ANKARA (AA) - Türkiye Cumhurbaşkanı ve AK Parti Genel Başkanı Recep Tayyip Erdoğan, "Grup Başkanvekilimiz Özlem Hanım'a 'susturun bu kadını' diyecek kadar ahlaksız, edepsizce davranan CHP yetkililerine prim verecek değiliz." dedi.
Erdoğan, AK Parti Genel Merkezi'nde düzenlenen partisinin Genişletilmiş İl Başkanları Toplantısı'nda konuştu.
CHP Genel Başkanı Kemal Kılıçdaroğlu'nu sadece kendilerinin değil, küresel sermayenin de ciddiye almadığını kaydeden Erdoğan, Türkiye'de yatırım yapan veya yapmak isteyen küresel sermayenin, Türkiye'nin gücünün ve imkanlarının farkında olduğunu ifade etti.

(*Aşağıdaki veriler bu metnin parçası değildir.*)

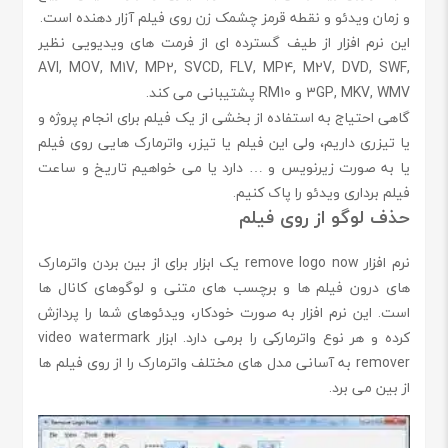
و زمان ویدئو و نقطه قرمز چشمک زن روی فیلم آزار دهنده است.
این نرم افزار از طیف گسترده ای از فرمت های ویدیویی نظیر
AVI, MOV, M1V, MP2, SVCD, FLV, MP4, M2V, DVD, SWF,
3GP, MKV, WMV و RM10 پشتیبانی می کند.
گاهی احتیاج به استفاده از بخشی از یک فیلم برای انجام پروژه و
یا تیزری داریم، ولی این فیلم یا تیزر، واترمارک هایی روی فیلم
یا به صورت زیرنویس و … دارد یا می خواهیم تاریخ و ساعت
فیلم برداری ویدئو را پاک کنیم.
حذف لوگو از روی فیلم
نرم افزار remove logo now یک ابزار برای از بین بردن واترمارک
های درون فیلم ها و برچسب های متنی و لوگوهای کانال ها
است. این نرم افزار به صورت خودکار، ویدئوهای شما را پردازش
کرده و هر نوع واترمارکی را برمی دارد. ابزار video watermark
remover به آسانی مدل های مختلف واترمارک را از روی فیلم ها
از بین می برد.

Türkiye'nin küresel doğrudan yatırımlardan aldığı payın, AK Parti döneminde binde 1'den yüzde 1,1'e çıktığına dikkati çeken Erdoğan, "Bay Kemal önce bunu bir defa öğrenmen lazım ama Bay Kemal binde 1 ile yüzde 1,1'i ayırt edemez." diye konuştu.
Erdoğan, uluslararası firmaların çoğunun, özellikle batı medyasının ve Türkiye karşıtı lobilerin baskılarına rağmen yatırım için Türkiye'yi tercih ettiğini belirterek, küresel yatırımlardaki azalma eğilimine rağmen Türkiye'nin hala cazibesini sürdürdüğünü vurguladı.
Borsanın rekor kırdığını, AK Parti iktidara geldiğinde 10-11 bin olan borsanın 107 bini yakaladığını dile getiren Erdoğan, "Tahvil ihracatlarımıza rekor teklifler geliyor. Ülkemize yatırım kararı alan firmaları caydırmak için belli kesimlerin dışarıda ve içeride nasıl çırpındıklarını hep birlikte izliyoruz." dedi.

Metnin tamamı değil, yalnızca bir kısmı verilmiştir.